What to produce: Give back all the records exactly, keeping every line whole.

Input material:

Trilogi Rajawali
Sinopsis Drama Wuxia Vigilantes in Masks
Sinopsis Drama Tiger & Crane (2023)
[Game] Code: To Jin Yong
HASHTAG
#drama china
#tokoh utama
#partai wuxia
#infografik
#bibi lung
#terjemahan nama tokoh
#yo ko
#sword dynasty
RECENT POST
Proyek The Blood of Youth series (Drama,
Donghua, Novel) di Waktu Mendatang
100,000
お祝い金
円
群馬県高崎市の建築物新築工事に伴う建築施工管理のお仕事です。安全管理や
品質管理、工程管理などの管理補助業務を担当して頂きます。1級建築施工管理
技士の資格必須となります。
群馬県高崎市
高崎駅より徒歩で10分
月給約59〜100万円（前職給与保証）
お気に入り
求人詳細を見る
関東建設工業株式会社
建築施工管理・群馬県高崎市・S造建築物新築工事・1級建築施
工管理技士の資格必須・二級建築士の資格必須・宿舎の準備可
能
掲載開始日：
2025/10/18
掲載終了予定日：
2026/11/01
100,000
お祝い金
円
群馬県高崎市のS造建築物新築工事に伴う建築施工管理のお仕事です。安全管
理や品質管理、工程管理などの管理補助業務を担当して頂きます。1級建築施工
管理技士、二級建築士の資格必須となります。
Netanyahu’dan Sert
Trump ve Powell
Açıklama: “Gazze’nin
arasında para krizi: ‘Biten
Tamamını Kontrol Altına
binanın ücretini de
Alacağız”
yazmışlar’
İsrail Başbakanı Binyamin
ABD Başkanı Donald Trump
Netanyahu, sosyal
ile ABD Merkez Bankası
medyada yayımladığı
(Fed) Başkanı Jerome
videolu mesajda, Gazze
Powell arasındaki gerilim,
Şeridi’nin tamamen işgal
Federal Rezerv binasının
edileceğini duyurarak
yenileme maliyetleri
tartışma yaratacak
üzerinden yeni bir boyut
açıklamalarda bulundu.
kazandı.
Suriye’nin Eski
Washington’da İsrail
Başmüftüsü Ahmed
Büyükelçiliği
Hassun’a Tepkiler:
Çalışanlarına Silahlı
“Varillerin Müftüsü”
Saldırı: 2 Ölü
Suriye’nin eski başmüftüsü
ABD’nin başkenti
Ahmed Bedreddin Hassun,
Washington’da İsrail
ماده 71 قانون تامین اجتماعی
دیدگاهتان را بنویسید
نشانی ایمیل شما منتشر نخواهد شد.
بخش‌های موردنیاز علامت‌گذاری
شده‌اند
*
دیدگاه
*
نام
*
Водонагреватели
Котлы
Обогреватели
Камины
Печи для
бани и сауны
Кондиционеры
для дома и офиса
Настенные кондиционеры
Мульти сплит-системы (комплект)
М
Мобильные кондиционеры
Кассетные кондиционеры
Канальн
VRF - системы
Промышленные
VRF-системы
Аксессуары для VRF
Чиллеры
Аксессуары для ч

Task answer:
Trilogi Rajawali
Sinopsis Drama Wuxia Vigilantes in Masks
Sinopsis Drama Tiger & Crane (2023)
[Game] Code: To Jin Yong
HASHTAG
#drama china
#tokoh utama
#partai wuxia
#infografik
#bibi lung
#terjemahan nama tokoh
#yo ko
#sword dynasty
RECENT POST
Proyek The Blood of Youth series (Drama,
Donghua, Novel) di Waktu Mendatang
100,000
お祝い金
円
群馬県高崎市の建築物新築工事に伴う建築施工管理のお仕事です。安全管理や
品質管理、工程管理などの管理補助業務を担当して頂きます。1級建築施工管理
技士の資格必須となります。
群馬県高崎市
高崎駅より徒歩で10分
月給約59〜100万円（前職給与保証）
お気に入り
求人詳細を見る
関東建設工業株式会社
建築施工管理・群馬県高崎市・S造建築物新築工事・1級建築施
工管理技士の資格必須・二級建築士の資格必須・宿舎の準備可
能
掲載開始日：
2025/10/18
掲載終了予定日：
2026/11/01
100,000
お祝い金
円
群馬県高崎市のS造建築物新築工事に伴う建築施工管理のお仕事です。安全管
理や品質管理、工程管理などの管理補助業務を担当して頂きます。1級建築施工
管理技士、二級建築士の資格必須となります。
Netanyahu’dan Sert
Trump ve Powell
Açıklama: “Gazze’nin
arasında para krizi: ‘Biten
Tamamını Kontrol Altına
binanın ücretini de
Alacağız”
yazmışlar’
İsrail Başbakanı Binyamin
ABD Başkanı Donald Trump
Netanyahu, sosyal
ile ABD Merkez Bankası
medyada yayımladığı
(Fed) Başkanı Jerome
videolu mesajda, Gazze
Powell arasındaki gerilim,
Şeridi’nin tamamen işgal
Federal Rezerv binasının
edileceğini duyurarak
yenileme maliyetleri
tartışma yaratacak
üzerinden yeni bir boyut
açıklamalarda bulundu.
kazandı.
Suriye’nin Eski
Washington’da İsrail
Başmüftüsü Ahmed
Büyükelçiliği
Hassun’a Tepkiler:
Çalışanlarına Silahlı
“Varillerin Müftüsü”
Saldırı: 2 Ölü
Suriye’nin eski başmüftüsü
ABD’nin başkenti
Ahmed Bedreddin Hassun,
Washington’da İsrail
ماده 71 قانون تامین اجتماعی
دیدگاهتان را بنویسید
نشانی ایمیل شما منتشر نخواهد شد.
بخش‌های موردنیاز علامت‌گذاری
شده‌اند
*
دیدگاه
*
نام
*
Водонагреватели
Котлы
Обогреватели
Камины
Печи для
бани и сауны
Кондиционеры
для дома и офиса
Настенные кондиционеры
Мульти сплит-системы (комплект)
М
Мобильные кондиционеры
Кассетные кондиционеры
Канальн
VRF - системы
Промышленные
VRF-системы
Аксессуары для VRF
Чиллеры
Аксессуары для ч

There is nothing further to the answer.